╭─ MATERIAL FOR THIS TASK

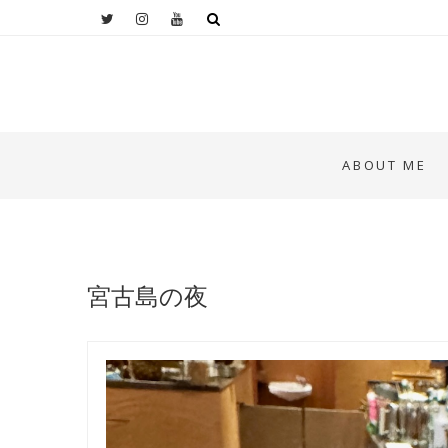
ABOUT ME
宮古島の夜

╰─
╭─ MATERIAL FOR THIS TASK

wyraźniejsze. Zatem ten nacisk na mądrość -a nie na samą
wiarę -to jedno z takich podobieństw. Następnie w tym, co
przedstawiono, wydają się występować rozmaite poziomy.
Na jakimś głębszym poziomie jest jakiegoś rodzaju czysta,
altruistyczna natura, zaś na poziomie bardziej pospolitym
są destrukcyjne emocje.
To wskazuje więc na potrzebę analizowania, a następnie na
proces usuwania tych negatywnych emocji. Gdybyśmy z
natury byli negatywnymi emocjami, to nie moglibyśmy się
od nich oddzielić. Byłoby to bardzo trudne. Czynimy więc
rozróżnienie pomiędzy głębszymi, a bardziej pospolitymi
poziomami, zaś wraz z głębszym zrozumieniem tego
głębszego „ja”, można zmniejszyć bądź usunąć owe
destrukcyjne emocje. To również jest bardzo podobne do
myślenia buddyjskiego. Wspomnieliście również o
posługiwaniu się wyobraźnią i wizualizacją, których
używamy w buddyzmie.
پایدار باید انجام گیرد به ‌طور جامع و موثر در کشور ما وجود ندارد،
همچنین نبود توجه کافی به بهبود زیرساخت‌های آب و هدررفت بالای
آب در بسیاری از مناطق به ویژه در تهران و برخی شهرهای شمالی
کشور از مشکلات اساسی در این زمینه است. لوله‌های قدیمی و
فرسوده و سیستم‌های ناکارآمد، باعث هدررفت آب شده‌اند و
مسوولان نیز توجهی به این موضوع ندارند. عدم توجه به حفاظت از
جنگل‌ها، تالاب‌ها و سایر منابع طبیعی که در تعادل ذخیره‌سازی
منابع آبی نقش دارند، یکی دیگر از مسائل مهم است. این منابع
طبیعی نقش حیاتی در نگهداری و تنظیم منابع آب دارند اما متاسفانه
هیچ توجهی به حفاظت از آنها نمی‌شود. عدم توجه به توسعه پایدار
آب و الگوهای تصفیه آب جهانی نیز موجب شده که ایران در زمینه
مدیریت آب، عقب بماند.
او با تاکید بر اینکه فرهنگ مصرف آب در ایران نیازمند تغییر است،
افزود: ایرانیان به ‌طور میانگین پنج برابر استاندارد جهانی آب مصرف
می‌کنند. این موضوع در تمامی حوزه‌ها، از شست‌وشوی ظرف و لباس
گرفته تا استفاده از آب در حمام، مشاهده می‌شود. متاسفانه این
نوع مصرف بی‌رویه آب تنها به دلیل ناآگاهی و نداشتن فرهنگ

╰─
╭─ MATERIAL FOR THIS TASK

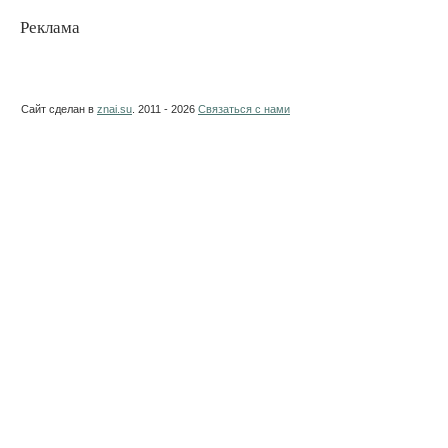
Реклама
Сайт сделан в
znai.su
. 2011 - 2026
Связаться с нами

╰─

Precisely the lines between those holding "مدیریت آب، عقب بماند." and "نوع مصرف بی‌رویه", inclusive, are to be reproduced from the listing above, with nothing added.

مدیریت آب، عقب بماند.
او با تاکید بر اینکه فرهنگ مصرف آب در ایران نیازمند تغییر است،
افزود: ایرانیان به ‌طور میانگین پنج برابر استاندارد جهانی آب مصرف
می‌کنند. این موضوع در تمامی حوزه‌ها، از شست‌وشوی ظرف و لباس
گرفته تا استفاده از آب در حمام، مشاهده می‌شود. متاسفانه این
نوع مصرف بی‌رویه آب تنها به دلیل ناآگاهی و نداشتن فرهنگ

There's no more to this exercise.